Multiply his experience by the millions of users and you get an idea of the positive side of the argument. Nonetheless, we should not forget that as of this writing, the question of who can and should drive the AI beast has no definite answer. There is a vacuum here and my gut instinct says bad actors will be tempted to exploit it.
There is a very real possibility that the owners of this technology are already hard at work creating the ultimate wet dream of all Elites: a perfectly controlled state from which there is no escape. The Digital Tyranny. The obvious route is digitizing the currencies, which hands over control in a smooth and elegant manner.
The Banks in cahoots with the people at the top of the political class and a few Tech Bros can do this. Many thoughtful people believe this is going to happen, and the first steps have been taken. Stablecoins. FTPs. Bitcoin. Once your money is digitized, you cease being a free individual with a bank. You become an entity the bank and the State owns and manipulates at will. If this sounds crazy and completely unbalanced as well as paranoid, I agree. It does. I don’t want to believe it. I hope it’s just a crazy rumour. But this scenario keeps surfacing in various contexts. Something is going on. The banks are already not allowing large transfers of money and have created a thicket of rules that must be followed before they’ll give you your money back. If there is even a hint of money laundering or a ‘scam’, you’re in trouble though you may be innocent as a lamb. Controlling the money is the key to controlling everything.
There is one thing that may prevent this dystopia: bureaucrats, notorious for getting things in a hopeless muddle whenever they try to go near a digital network, bungling the entire enterprise. They are not capable of running a Palantir program for the NHS in Britain. Or advanced systems like Claude 5. How fortunate.

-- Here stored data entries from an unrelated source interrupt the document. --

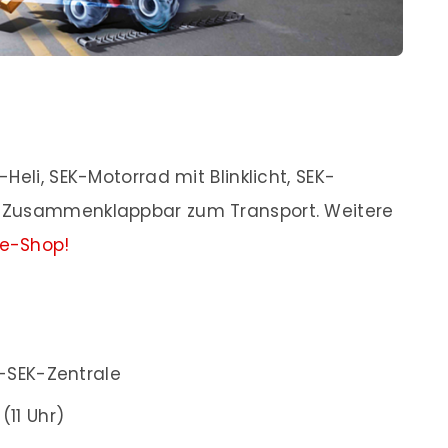
Heli, SEK-Motorrad mit Blinklicht, SEK-
 Zusammenklappbar zum Transport. Weitere
ne-Shop!
-SEK-Zentrale
(11 Uhr)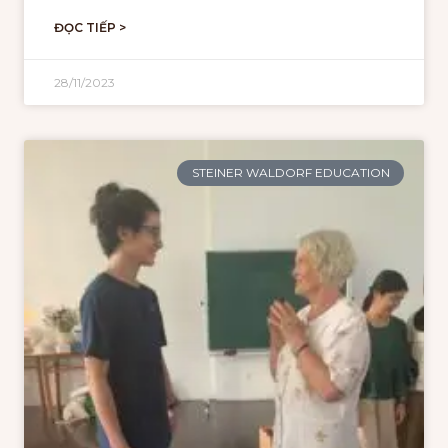
ĐỌC TIẾP >
28/11/2023
STEINER WALDORF EDUCATION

Even so, we’re facing a genuine dilemma here. We can’t leave the control of AI to the Tech Bros but handing it over to a government in reactive mode is worse.
I believe we will be forced to invent an entirely new system of assuring the tech bros the freedom to create as well as installing reasonable guardrails for the public, to prevent bad actors from seizing control. Maybe Mr Ball is the kind of guy capable of thinking his way through to some reasonable rules for an AI World safe for humanity. He seems to relish the challenge which in itself is a good sign. We are in desperate need of some optimism here. Ball’s argument that the only thing we can do to steer this thing is to have some fundamental agreement on what we as a society value: liberty. Property. Freedom of expression. Equality under the law. The old classic liberal values that are really human values. Everything else is going to be negotiable and fluid, he says.
But hold on: Maybe we need to write an MOU, a Memorandum of Understanding for AI before we do anything else. Let Pope Leo, Dean Ball and Mustafa Suleyman sit around a nice comfortable table, in the Vatican, and order in their preferred food and drink. Suleyman has thought deeply about the coming of human-like AI, which is why I chose him instead of Elon. Once these fellows have got comfortable, lock the door. Only let them out after they have reached a Consensus. Maybe they can blow white smoke out of the Vatican chimney. And the people will rejoice. Because in the overall scheme of things, this consensus is as significant and crucial to our survival as anointing a new Pope.
What do you think of this plan?



That was a longer piece than usual, ne ce pas? Plus ca change... but will it just be another turning of the wheel, or as dramatic as your article suggests. Interesting.